Una proposta di legge bipartisan, firmatari tra gli altri il leghista Reguzzoni, ma soprattutto il pidiellino Santo Versace, direttamente interessato in quanto presidente dell’omonimo gruppo della moda, e il veneto Calearo, esponente del partito democratico, tende a fare il punto una volta per tutte sull’uso dell’abusata etichetta “made in”.

La strada è ovviamente lunga e nel parlamento in cui si dichiara mille e si fa uno nulla è stato effettivamente raggiunto, ma almeno ci si inizia a muovere nella giusta direzione. Dopo analoghe iniziative di Coltivatori diretti su vino e olio, sembra proprio essere l’estate della tracciabilità dei prodotti. Una battaglia sacrosanta e dall’immenso valore simbolico, strategico ed economico.

È inutile infatti sostenere la qualità del lavoro delle nostre industrie, in ogni settore merceologico, per intercettare la voglia di prodotto italiano che è sempre più diffusa in giro per il mondo e poi subire la concorrenza sleale non dei cinesi, che lavorano sul costo e nel cui segmento di mercato saremo sempre meno competitivi, ma con imprese nazionali spesso di grandi dimensioni che fanno il doppio gioco.
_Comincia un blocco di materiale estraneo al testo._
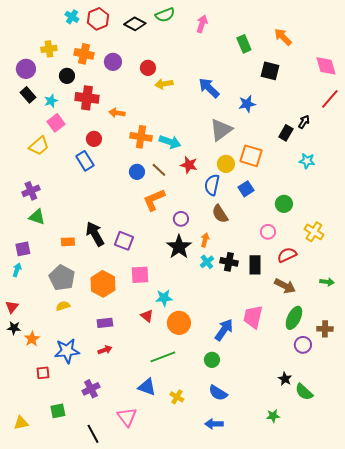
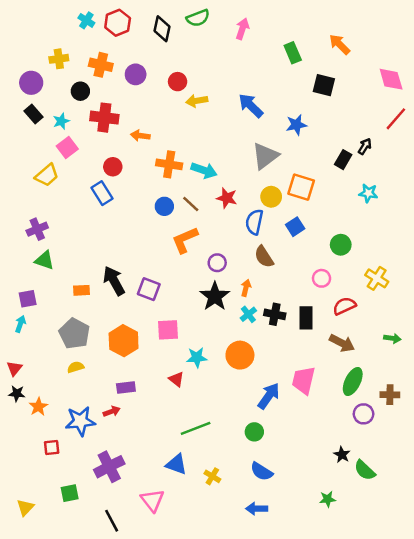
black diamond: (135, 24) -> (162, 29), turned 75
orange circle: (179, 323) -> (240, 355), moved
red arrow: (105, 350) -> (112, 411), moved
purple cross: (91, 389) -> (109, 467), size x1.4
yellow triangle: (21, 423) -> (25, 507), turned -35

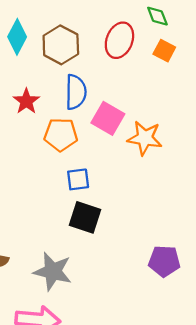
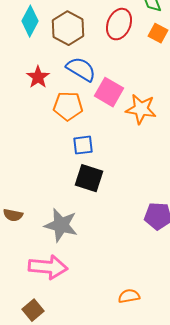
blue semicircle: (76, 92) -> (81, 69), turned -60

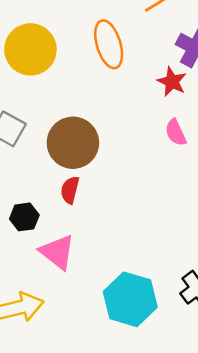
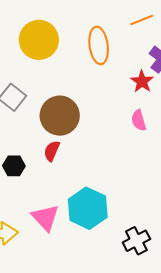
pink triangle: (57, 252) -> (45, 218), moved
cyan hexagon: (130, 299) -> (88, 208), moved

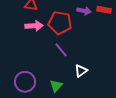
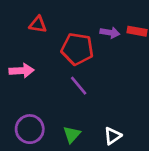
pink arrow: (34, 26) -> (22, 71), moved
white triangle: (81, 71) -> (113, 136), moved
Tra le altre molte notizie positive della settimana segnalo il progetto del ministro Tremonti, in avanzata fase di… studio, per una Banca del Mezzogiorno fondata attorno alle banche di credito cooperativo. Più che la necessità di una nuova banca per il sud, che peraltro nominalmente esiste già, mi convince che si pensi di costruirla attorno alla lunga e fruttifera esperienza, anche e soprattutto in tempi di crisi, delle piccole banche di prossimità dalla lunga storia di coinvolgimento con il territorio e con le imprese che vi operano.
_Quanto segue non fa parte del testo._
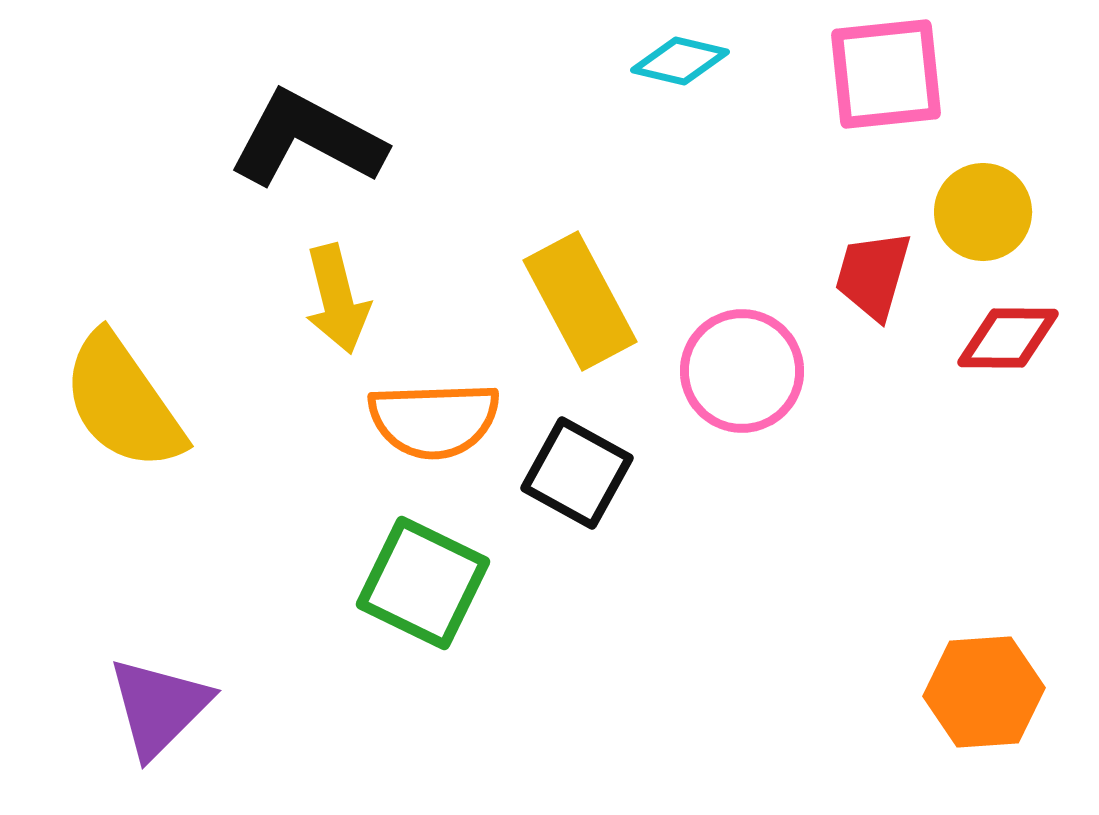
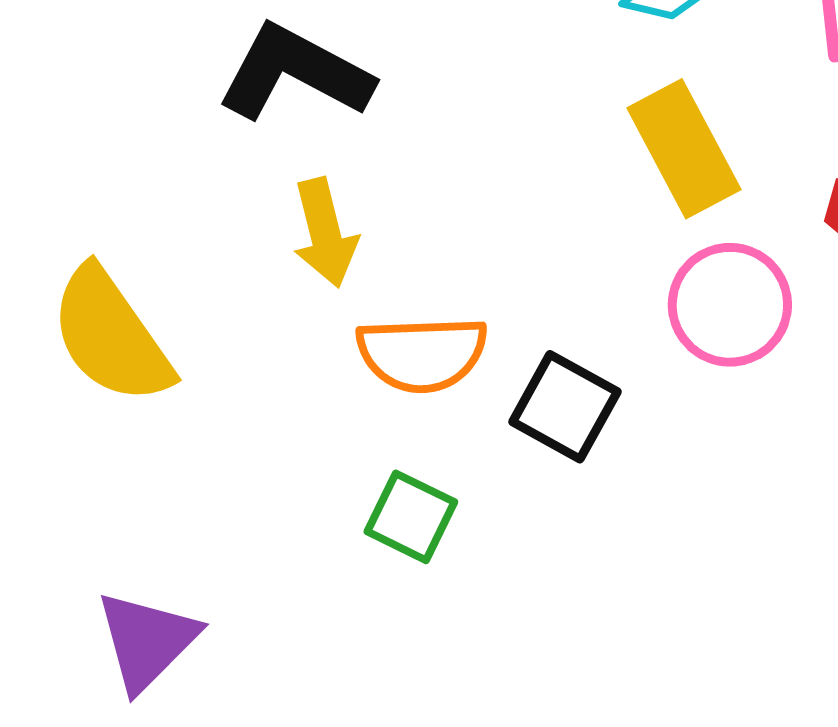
yellow rectangle: (580, 301) -> (684, 149), moved
green square: (423, 583) -> (411, 517), size x0.7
Ecco, questo è a ben guardare l’altro tema economico dell’estate: il territorio. A quasi 150 anni dalla proclamazione dell’unità nazionale siamo ancora un paese di territori, ciascuno dei quali ha la sua forza e le sue debolezze. Può darsi che le “gabbie salariali” non siano la risposta giusta, soprattutto in termini gergali, ma una differenza media del costo della vita tra nord e sud del 16-17%, pone un indubbio dato di fatto di cui anche il costo del lavoro dei rispettivi territori dovrà tener conto. Del resto anche la banca del sud nascerà, se e quando nascerà, per sostenere le iniziative imprenditoriali in territori del paese in cui queste trovano maggiori rischi e dove dunque il costo del denaro è normalmente superiore.

Da questo scorcio di estate sembra dunque di poter affermare che l’economia del paese, almeno quella privata, si muova nella giusta direzione: battagliare per difendere nel tempo la propria specificità e riconoscere, potenziandole, le differenze dei singoli territori. Un made in Italy dei territori.